飯野薫(いいの・かおる)
2012年入座
東京都西東京市出身
桐朋学園芸術短期大学専攻科演劇専攻修了
オペラ『
グスコーブドリの伝記』
かぷかぷ 役
◆こんにゃく座に入ったきっかけ
飯野/2011年の1月に学校の試演会で、福田善之さんの脚本・演出で『新訂・ワーグナー家の女』というのをやった時に、萩さんが音楽監督として関わってくれて、それで試演会が終わってから2月に、こんにゃく座を初めて見に行ったんですね。『
ねこのくにのおきゃくさま』でした。それがこんにゃく座を観た最初です。それで次の年の卒業公演も福田先生が演出で、『夢、「オセローの稽古」の』というのをやったんですけど、その時にも萩さんが作曲と音楽監督できてくれて、それで今度は『
金色夜叉』を観に行ったんです。
先のことをいろいろ考えていくうちに、歌もお芝居もやりたいと思っていたので、こんにゃく座がやっているみたいなことを自分はやりたいのかな、って思って、オーディションを受けました。
─学校では、演劇の勉強をしていたんだっけ。
飯野/専攻科の演劇専攻でした。その前に、芸術科の演劇専攻ミュージカルコースというところで2年間学んだんだけど、私は“演技”を勉強しなきゃいけないんじゃないかなって思って、もうあと2年、演劇を学びました。

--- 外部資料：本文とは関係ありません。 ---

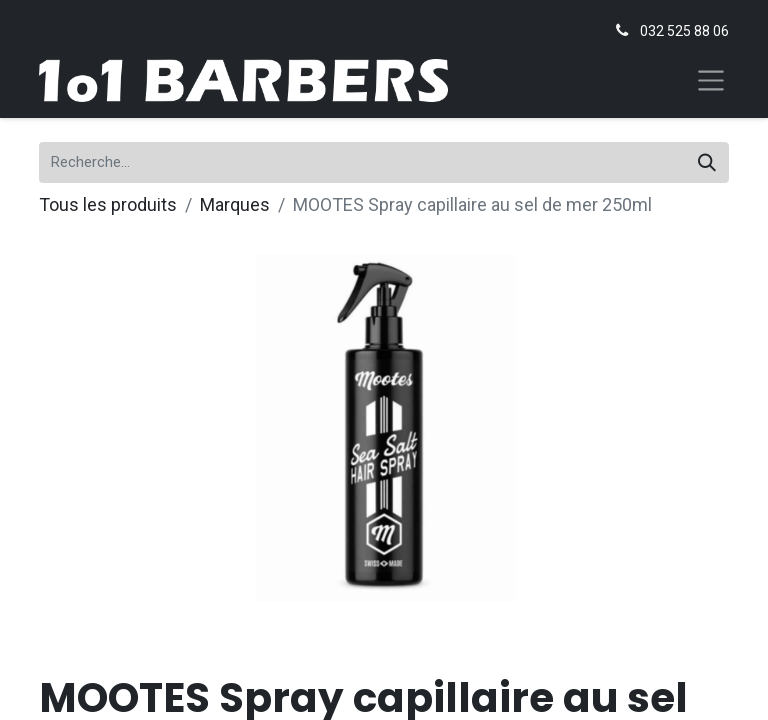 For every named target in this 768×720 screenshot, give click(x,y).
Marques (235, 204)
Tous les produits (108, 204)
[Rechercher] (707, 162) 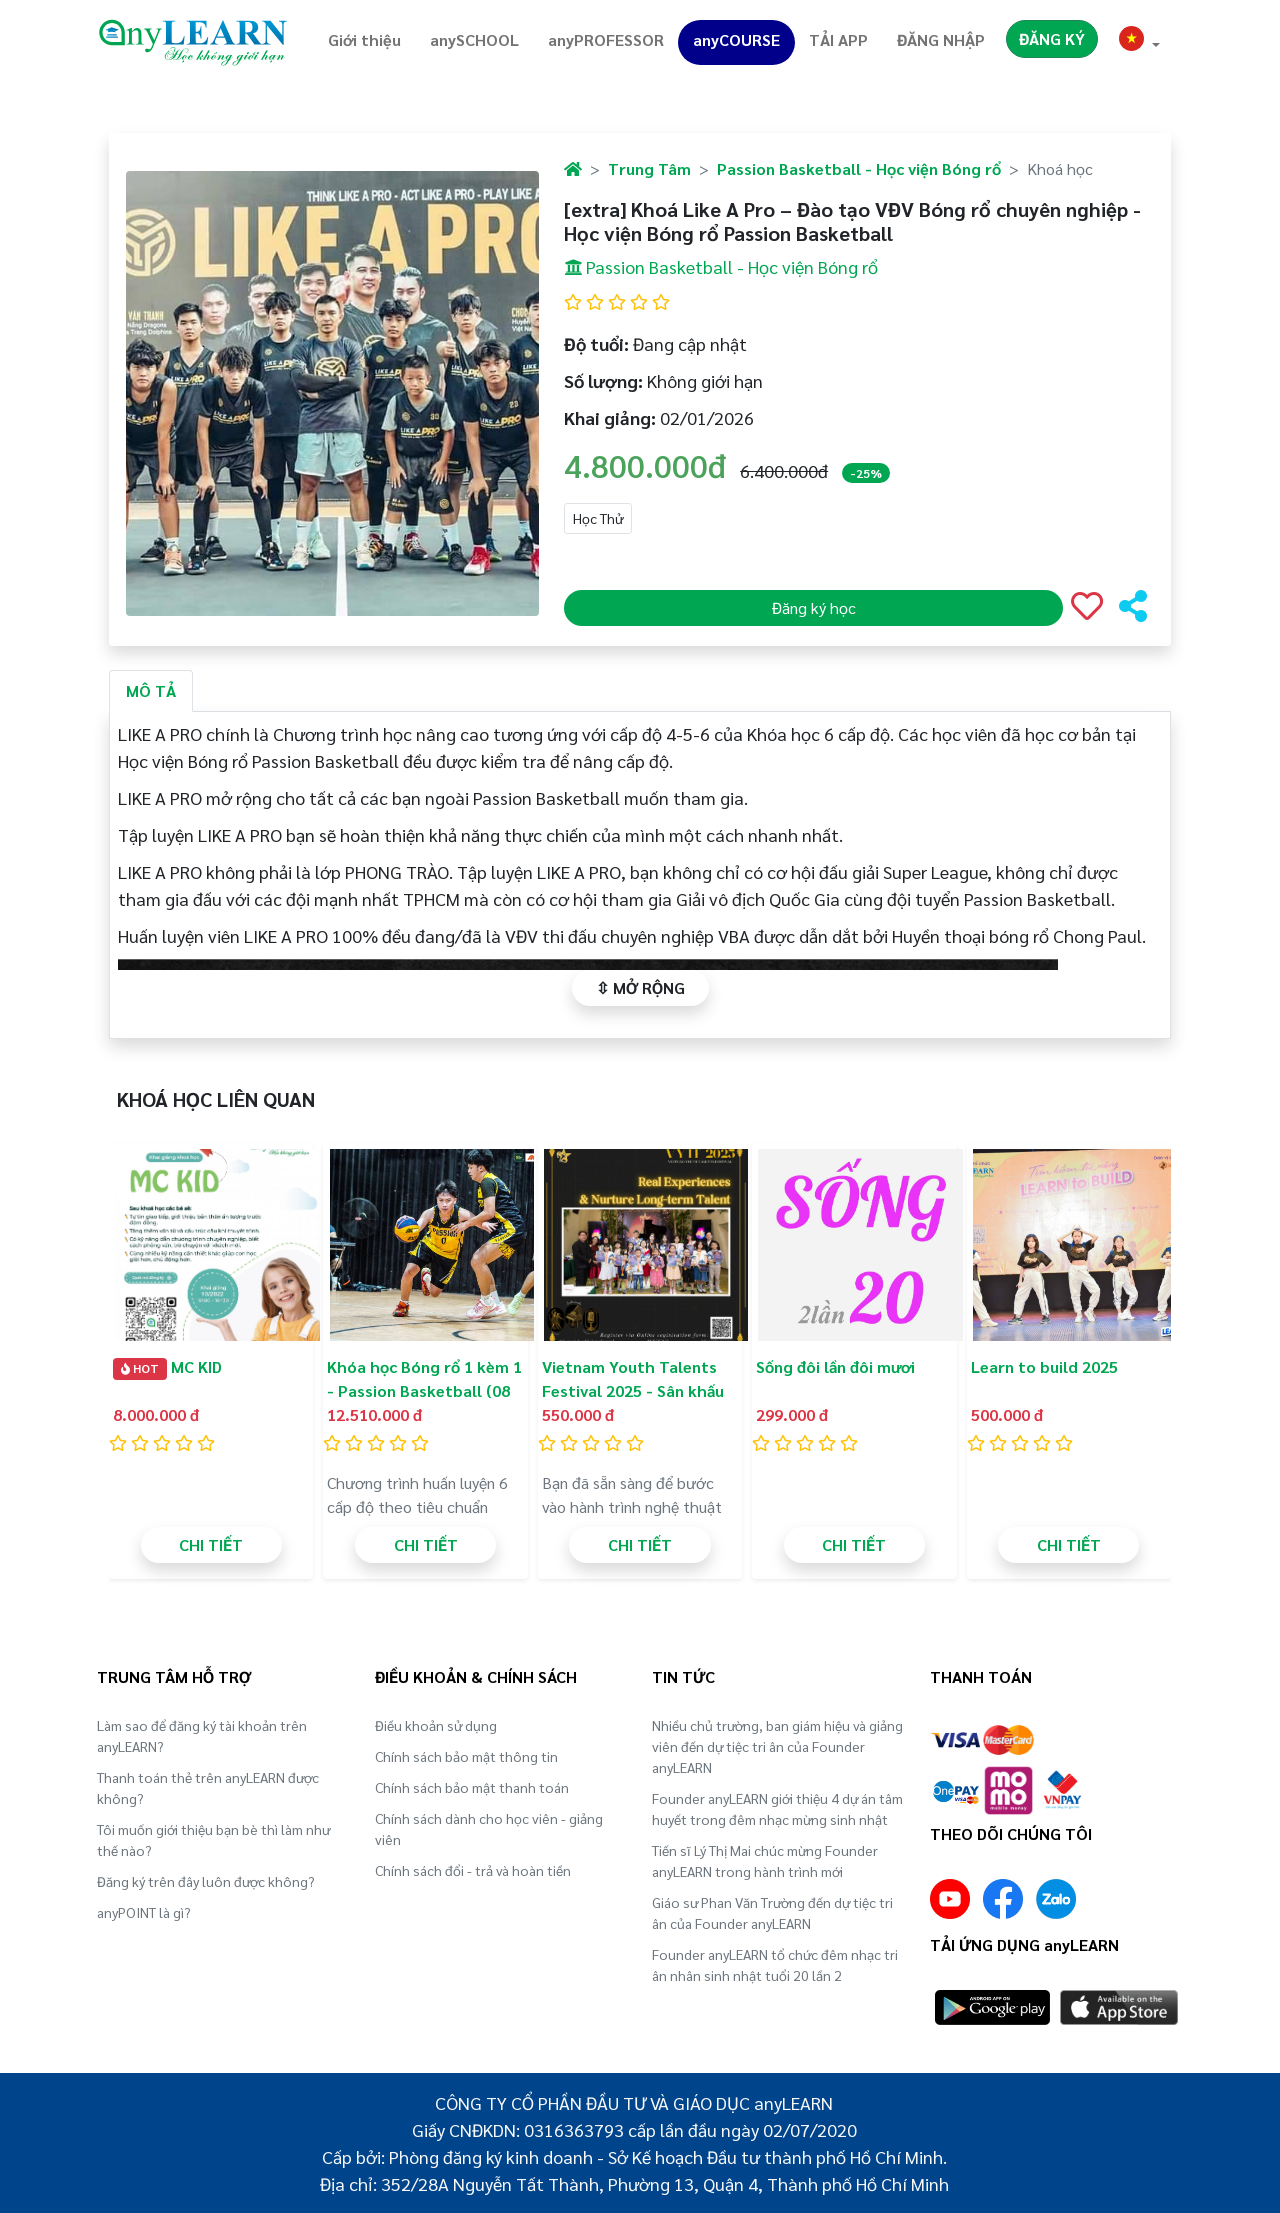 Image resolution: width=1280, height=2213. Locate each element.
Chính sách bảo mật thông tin (466, 1756)
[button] (1140, 41)
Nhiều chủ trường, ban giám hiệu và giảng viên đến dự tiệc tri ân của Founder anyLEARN (777, 1746)
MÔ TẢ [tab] (151, 690)
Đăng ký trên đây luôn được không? (206, 1881)
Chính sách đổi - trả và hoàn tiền (473, 1870)
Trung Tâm (649, 168)
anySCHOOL (474, 39)
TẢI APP (838, 39)
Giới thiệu (364, 39)
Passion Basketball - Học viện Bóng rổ (859, 168)
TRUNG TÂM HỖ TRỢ (174, 1676)
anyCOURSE (736, 39)
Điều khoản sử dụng (436, 1725)
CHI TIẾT (211, 1544)
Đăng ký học (814, 607)
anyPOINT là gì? (144, 1912)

─歌うこととか、演じることをしたいなと思ったのは、いつぐらいから。
飯野/小学4年生の時に、地元の西東京市にある保谷こもれびホールというところで、ミュージカル・ワークショップといって、半年間くらいワークショップをやって、最後に大ホールで、ミュージカルを発表するというのに、幼なじみのお姉ちゃんが出ていて、それを観に行った時、あ、私もやりたい!って思って、応募しました。
それからダンスとか歌とか、ミュージカルを教えてくれるその先生のところに、通うようになって。
─それは、いくつくらいまで?
飯野/いまもレッスンに通っています。
中学、高校と演劇部で、高校の時には、ほかにダンススタジオに通ったりしていました。
─はじめてこんにゃく座を観た時の感想とか、印象っていうのはどういう感じだった。
飯野/印象は、こんなことやっている人たちがいるんだなって思いました。
今まで観ていたミュージカルと違って、なんかもっと、歌でしゃべっている感じがして、歌でお芝居している感じがしました。お客さんと近くって、さりげないっていうか、寄り添っている感じ。舞台上は別世界、というのではなく、距離感が近くて、生音だし、観客として入っていきやすかったです。
◆宮澤賢治作品との出会い
─宮澤賢治の作品とは、子どものころに出会っている?
飯野/教科書に載っていた「雨ニモマケズ」と、「注文の多い料理店」を、国語の授業で音読とかしたような記憶がある。
─その時の印象は?
飯野/「雨ニモマケズ」は、難しいなって思いました。でも、「注文~」は、なんか子ども扱いされていない感じがして、おもしろいなって思った。でも、それ以降はあまり出会う機会がありませんでした。
◆オペラ『グスコーブドリの伝記』
─じゃあ、ブドリを読んでみて、印象はどうでしたか。
飯野/印象は、おもしろかった。明るくって楽しいな! というのとは違う印象のおもしろさを感じた。最後にブドリが、自分が残るって言うところがすごい印象に残った。
─その部分は、悲観的なというか、悲しい、暗いものというふうには思わなかったの。
飯野/思わなかったです。ブドリがその決断にいたるまで、なにがあったのかなとか、なにを考えたのかなとか、そういうことに興味を感じて、そのことを考えてみるのが、おもしろい。
─なるほどね。これまで出演した、『
銀のロバ』のココとか、『
ロはロボットのロ』でも奇遇にも同じ役名のココを演じて、どちらかと言うと、ひとつの役を生きるというふうだったと思うんだけど、今回は、“かぷかぷ”、文字たちという、いわばコロス的存在の役だけれど。
飯野/そうなんです。今までに出演した『銀のロバ』や『ロはロボットのロ』は、台本を読んだら、こういうふうにしたらいいんじゃないか、て思うことができたんだけど、今回の作品は、稽古が始まってみないとなにをどうしたらいいのかわからない。だからすごく稽古が楽しみです。久さん(
佐藤久司)のブドリも楽しみ。
寺嶋さんの新作のこの公演には、もともと音楽を勉強してきた人たちが出演することになると勝手に想像していたから、自分が出演することになってびっくりしました。
寺嶋さんの演奏に、あまりに感動して鳥肌がたったことがあったので、そんな寺嶋さんの音楽をお客さんにちゃんと届けたいなって思います。